Keep every word of the entries and print them exactly; the pictures stay out.

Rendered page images
»»

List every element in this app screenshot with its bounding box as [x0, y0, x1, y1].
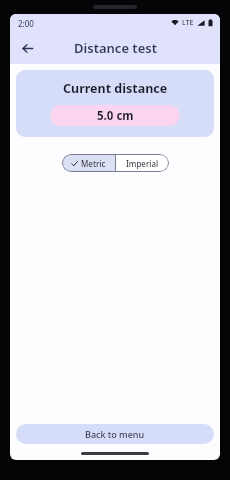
button[interactable]: Metric: [62, 154, 115, 172]
button[interactable]: Imperial: [116, 154, 169, 172]
staticText: LTE: [182, 18, 194, 28]
staticText: Distance test: [74, 39, 157, 57]
staticText: Back to menu: [85, 428, 145, 440]
staticText: Imperial: [126, 158, 159, 169]
button[interactable]: Back: [15, 36, 39, 60]
staticText: 2:00: [18, 18, 34, 29]
button[interactable]: Back to menu: [16, 424, 214, 444]
staticText: 5.0 cm: [97, 108, 134, 124]
staticText: Current distance: [63, 80, 168, 97]
staticText: Metric: [81, 158, 106, 169]
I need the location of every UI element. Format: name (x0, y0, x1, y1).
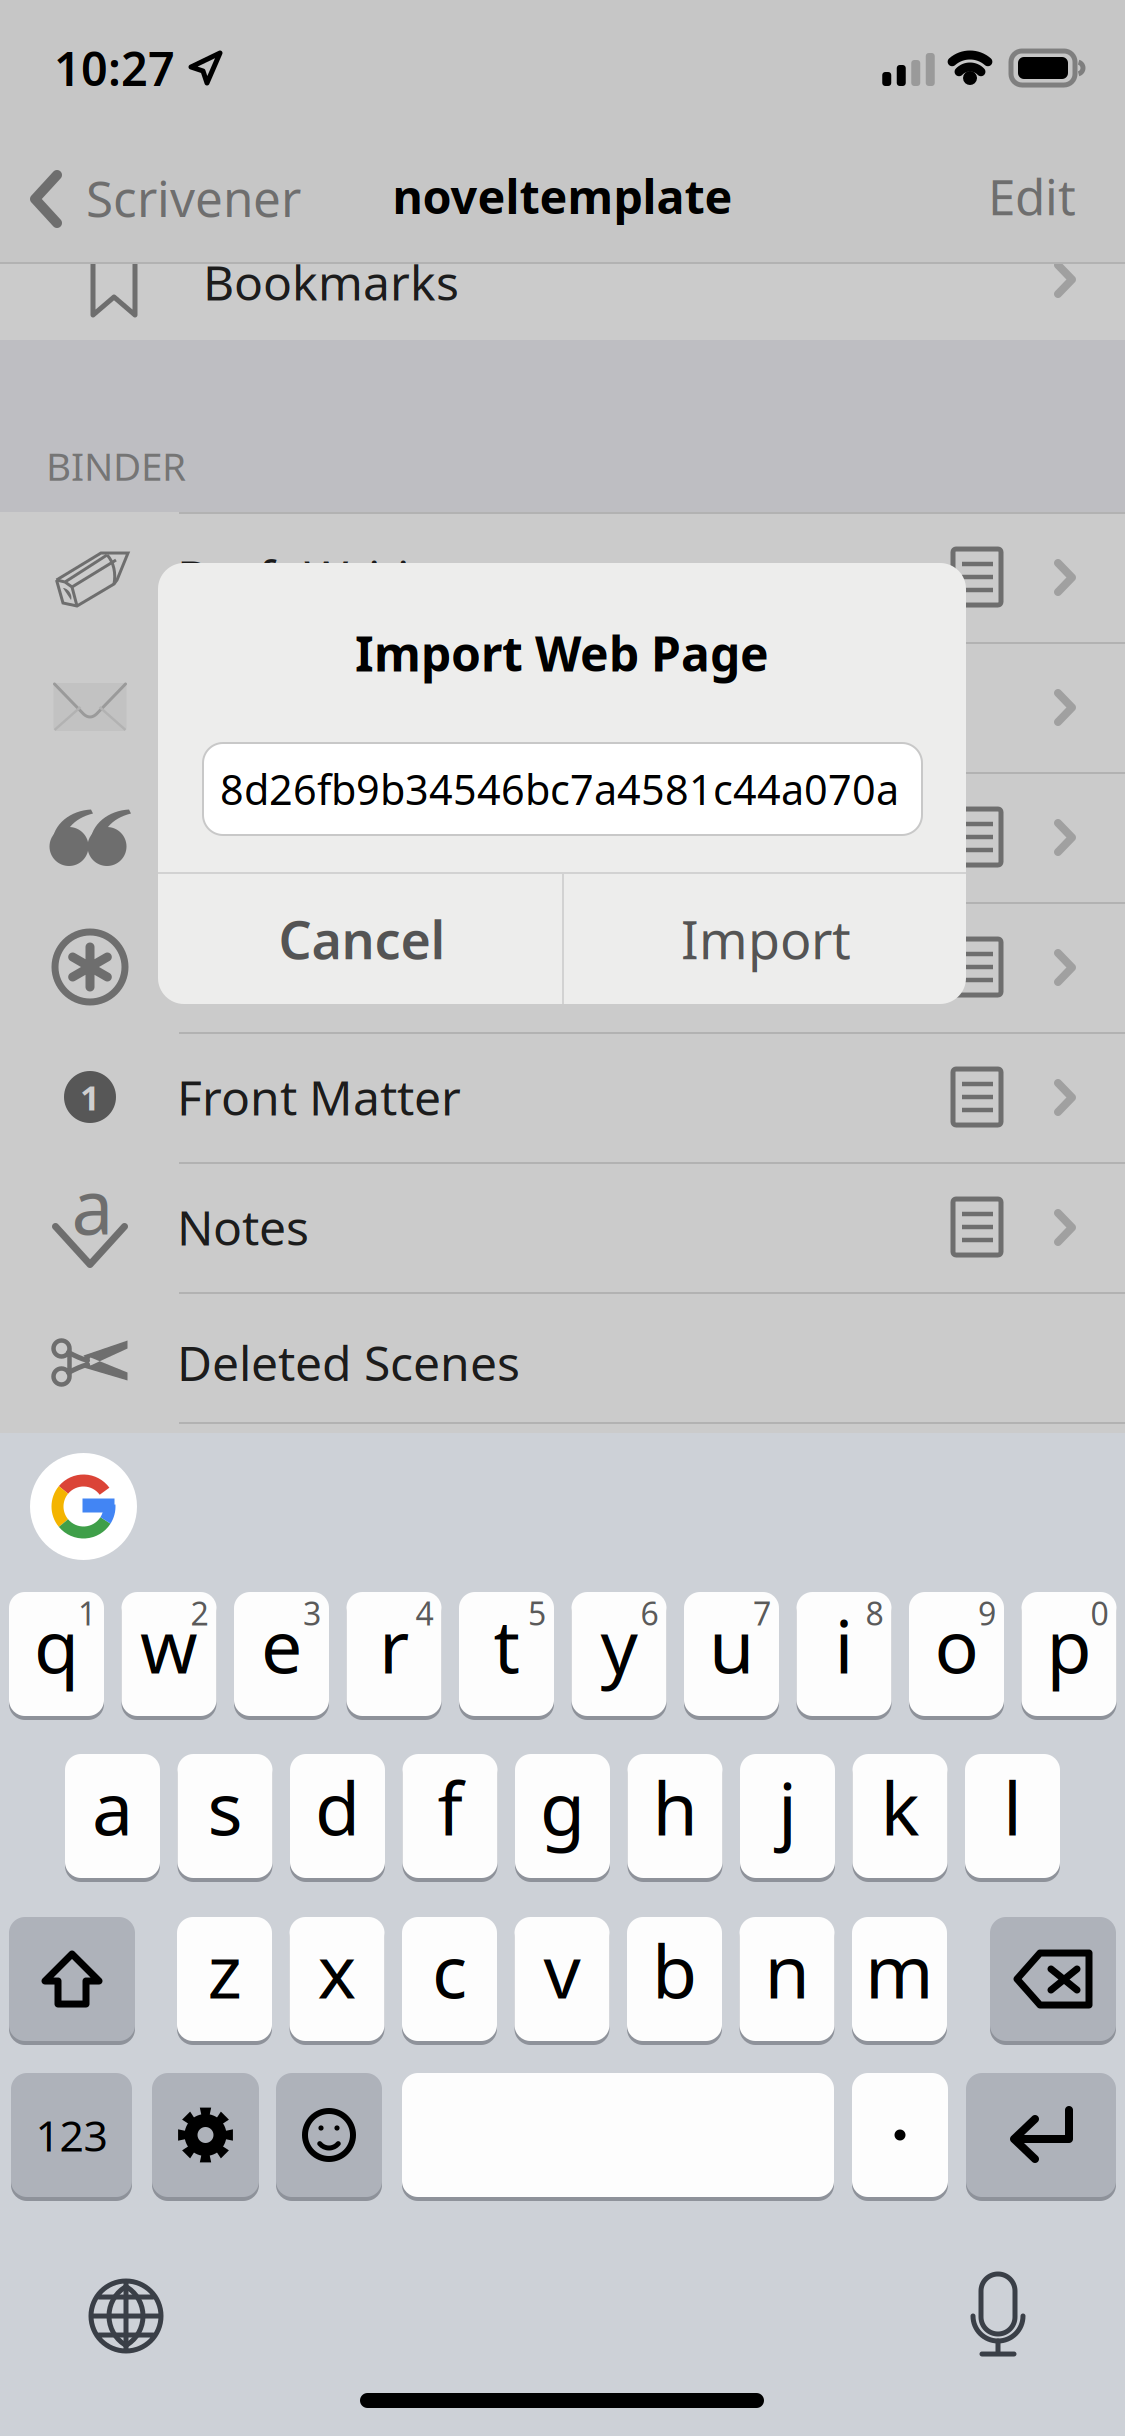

««

• SOLUTION TO THIS EXERCISE
List every element in this app screenshot with its bounding box as [x0, y0, x1, y1].
button[interactable]: Metric: [62, 154, 115, 172]
button[interactable]: Imperial: [116, 154, 169, 172]
staticText: LTE: [182, 18, 194, 28]
staticText: Distance test: [74, 39, 157, 57]
staticText: Back to menu: [85, 428, 145, 440]
staticText: Imperial: [126, 158, 159, 169]
button[interactable]: Back: [15, 36, 39, 60]
staticText: 2:00: [18, 18, 34, 29]
button[interactable]: Back to menu: [16, 424, 214, 444]
staticText: 5.0 cm: [97, 108, 134, 124]
staticText: Current distance: [63, 80, 168, 97]
staticText: Metric: [81, 158, 106, 169]
I need the location of every UI element. Format: name (x0, y0, x1, y1).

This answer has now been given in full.